May 10, 2004:
Handskakes
I have to confess one of my guilty pleasures and there are too many is Survivor which finished, more or less, yesterday.
It was mostly an unremarkable ending as predictable as the last episode of Friends. My favorite bit was at the end of Tom's performance at Tribal Council where he walks up to Boston Rob and says no hard feelings in a very suspicious way and looks like he might either hug Rob or kill him, and extends his hand to the seated Rob. Rob, of course, attempts to shake his hand.
Angry but satisfied and making a very smug face, Tom says, "Don't be stupid, stupid." I laughed. God I laughed. I laughed for like 15 minutes. I'm still chortling now. I'm not even sure why it's so funny. It was horribly cheap. And I don't even think that Rob deserved it exactly. That wasn't why it was funny. It wouldn't have been as funny if it had been anybody other than Tom. But the whole thing, Tom speaking, the denied handshake was so choreographed and awkward. Tom lasted a long time on the show but this performance of his was more planned than anything Tom had done so far.

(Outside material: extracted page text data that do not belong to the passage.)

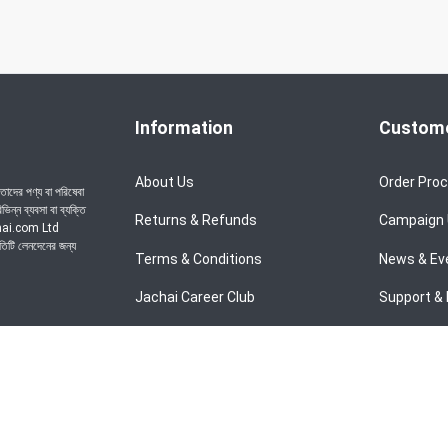
Information
Custome
About Us
Order Pro
াদের পণ্য বা পরিষেবা
ন্ন ব্যবসা বা ব্যক্তি
Returns & Refunds
Campaign
achai.com Ltd
রতিটি লেনদেনের জন্য
Terms & Conditions
News & Ev
Jachai Career Club
Support & 
Privacy Policy
EMI Policy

And I think he had to have been a little proud of himself that he had managed to carry off his performance so well. "Don't be stupid, stupid." I love that.

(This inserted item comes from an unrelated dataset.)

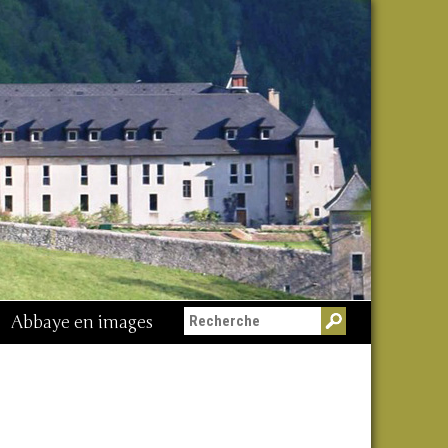
Abbaye en images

Handshakes are odd things anyway. I was dead set against them until they became unavoidable. They involve so many nuances. Mostly light with a woman. Firmer with a man because a handshake between men counts so much. But I almost always get it wrong. I once had a job interview and I shook the man's hand when I met him. Too firm I think. Because he winced a little and made an unhappy face. I later found out that he had the flu. I don't think I was too strong. I didn't get that job. Don't be stupid, stupid.

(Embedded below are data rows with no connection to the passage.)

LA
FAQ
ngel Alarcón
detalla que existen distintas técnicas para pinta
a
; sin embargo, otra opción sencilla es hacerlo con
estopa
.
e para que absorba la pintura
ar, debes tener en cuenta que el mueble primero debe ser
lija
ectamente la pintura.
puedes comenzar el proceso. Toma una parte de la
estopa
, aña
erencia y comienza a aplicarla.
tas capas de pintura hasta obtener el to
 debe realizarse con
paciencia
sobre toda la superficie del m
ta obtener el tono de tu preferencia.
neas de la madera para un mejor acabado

And sometimes when you go in for that handshake, and your hands miss a little, that's really awkward. Each participant as likely to blame the other rather than themselves. And sometimes, you meet someone younger, and they go in for some sort of secret handshake of youth and of course I fail miserably at that and feel excluded from the Club of the Young because I don't know their secret handshake. And speaking of that, there are far too many kinds. There's the business standard. Palm in palm with thumbs overlapping. There's the manly variant. Thumbs interlocked on top with palms on the other wrist. There's the double-handed variant which is almost never elegant. I like you enough to shake both your hands but I'm still not going to hug you. And there's the handshake-hug. This is difficult to work out because it's a social risk and you don't want to be the first to go in for that hug if the other is unwilling. And then there's the floundering version of the handshake-hug where one person goes for a hug and the other goes for a handshake and it's just a horrible collision of misunderstood intentions. Don't do this at a job interview. In particular if you have the flu. There's the political handshake also known, in bulk, as glad-handing which is a very fun word.
As far as I know nobody has identified with any validity the origin of the handshake. It has been cited that the handshake might come from Medieval Europe where knights would extend their hands to each other as a demonstration that they meant no ill and had no weapons. It's also a matter of record that the ancient Greeks did the same.
Perhaps that means Tom refusing to shake Rob's hand after all that Tom was concealing a weapon.